Arriving in the jungle was quite a shock, especially when they called the time of year of our arrival the “dry season”. Moisture seemed to pervade every orifice. Sometimes that was a good thing, but mostly I’d argue that it was not. Still, the vegetation thrived, as did the bacterial and yeast colonies that fill every niche of life in this ecosytem. As apprentices we learn how to wield these little microscopic buggers for our own benefit in a process colloquially known as “fermentation”. Sandor Katz, the well-known author of Wild Fermentation and other great books about food refers to this process as the place where “life meets death”. He suggests that the best tool for informing you at which point you arrive to a nice fermentation equilibrium is your sense of smell. Here at the Ranch that equates to anywhere along the continuum of “rico” to “bury it deep in the compost”. Piece of Advice 1: When the stinks right, eat it.


The tropical woods that we are afforded to work with gave me a special type of masochistic pleasure. I could lovingly carve some poor joinery with inexperienced hands only to awake the next day and see my piece, bowed four ways from Friday, writhing and distorted. It’s a fun feature of fast growing tropical wood and a never ending learning curve. Piece of Advice 2: Don’t forget that two people test all your furniture so embrace the process of “practice”.


Upon arriving to the Ranch I was staggered by its feats of natural building, much like the adobe bricks that I made at the start of my apprenticeship. Yet the result of the adobe's’ non-conformity, as I liked to qualify their shape, meant that they had to be rendered back to the earth from once they came. Piece of advice 3: Do it right or do it again.

“Ag” is not an abbreviation for agroforestry or agriculture around here as it is commonly thought.  Instead it’s what you will say and feel when your knee-deep in the orchards.
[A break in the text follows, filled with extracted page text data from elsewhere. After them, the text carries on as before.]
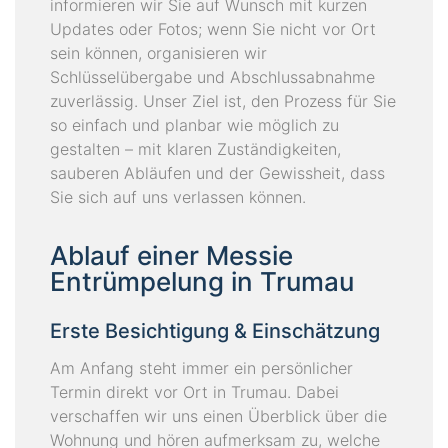
informieren wir Sie auf Wunsch mit kurzen
Updates oder Fotos; wenn Sie nicht vor Ort
sein können, organisieren wir
Schlüsselübergabe und Abschlussabnahme
zuverlässig. Unser Ziel ist, den Prozess für Sie
so einfach und planbar wie möglich zu
gestalten – mit klaren Zuständigkeiten,
sauberen Abläufen und der Gewissheit, dass
Sie sich auf uns verlassen können.
Ablauf einer Messie
Entrümpelung in Trumau
Erste Besichtigung & Einschätzung
Am Anfang steht immer ein persönlicher
Termin direkt vor Ort in Trumau. Dabei
verschaffen wir uns einen Überblick über die
Wohnung und hören aufmerksam zu, welche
It’s also what you’ll exclaim when you taste the fruits of our labor and that of many others before us. It’s a different world in those food production systems; miracle fruit, mangosteens, ice cream beans, cashew apples, rambutan, vanilla and black pepper. Prepare to have buckets and wheelbarrows of fun helping the fruit trees to thrive. Piece of Advice 4: Don’t touch the cute caterpillars and watch out for snakes.
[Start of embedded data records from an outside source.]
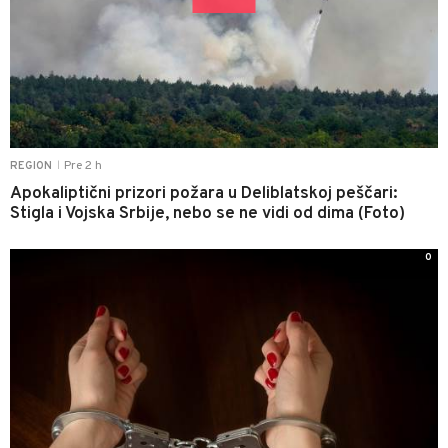
Pre 2 h
REGION
|
Apokaliptični prizori požara u Deliblatskoj peščari:
Stigla i Vojska Srbije, nebo se ne vidi od dima (Foto)
0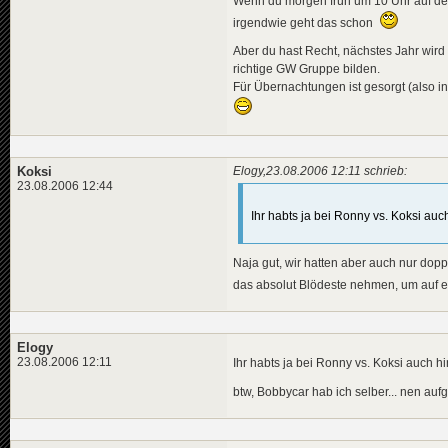
Wenn du morgen früh um 10 Uhr auf dem
irgendwie geht das schon
Aber du hast Recht, nächstes Jahr wird 
richtige GW Gruppe bilden.
Für Übernachtungen ist gesorgt (also in
Koksi
Elogy,23.08.2006 12:11 schrieb:
23.08.2006 12:44
Ihr habts ja bei Ronny vs. Koksi a
Naja gut, wir hatten aber auch nur doppe
das absolut Blödeste nehmen, um auf 
Elogy
23.08.2006 12:11
Ihr habts ja bei Ronny vs. Koksi auch
btw, Bobbycar hab ich selber... nen au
You’ll really dig Zone 1.  Take care to nurse and propagate the work we started. Remembering that sometimes it’s overwhelming and that it will be your job to swing that ‘whelm’ towards the food and flowers and not the weeds. Piece of Advice 5: Learn to fill a nursery bag the right way from the get go.
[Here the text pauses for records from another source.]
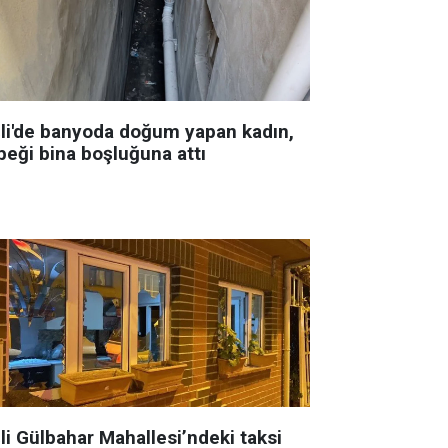
şli'de banyoda doğum yapan kadın,
beği bina boşluğuna attı
li Gülbahar Mahallesi’ndeki taksi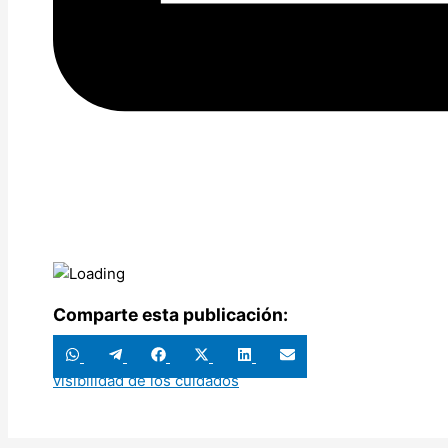
Comparte esta publicación:
Compartir
Compartir
Compartir
Compartir
Compartir
Compartir
en
en
en
en
en
en
visibilidad de los cuidados
WhatsApp
Telegram
Facebook
X
LinkedIn
Email
(Twitter)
I wish I could tell you that “Chester the Molester” was just a cute nick name, but “molestar you” he will, which is fine as he’s just one of the Ranch’s cat. The less said about Max (short for “Maximo Gordo) the better. “Lola” or “Lolita” is just like the story, a young pup who’s only companion is a male dog several times her age, the elder which we call Jack. They all protect the Ranch from motorbikes and people with umbrellas and hats. Piece of Advice 6: Don’t f**k with Chester.


The core team might be the only thing in the tropics not trying to kill you.  This is because they have enough to do. While it might feel like you’re doing some of the shittiest jobs, pun intended, it’s nothing compared to the effort put in by the “tico” team. If you make it through the first three months, you’ll be capable of the rest.  If you do it without any holes in your clothes, then you’re not really doing it. Or you have some fancy-assed clothes. Piece of Advice 7: Remember that “ticos” can always do it faster and better

The tropics will jolt you in the same way they will your electronics, leaving you somewhat reeling and occasionally frozen in time when asked to do more than one task at once. You’ve been forewarned now, so come prepared for your life to never be the same again. Last Piece of Advice: If you care about it, leave it home.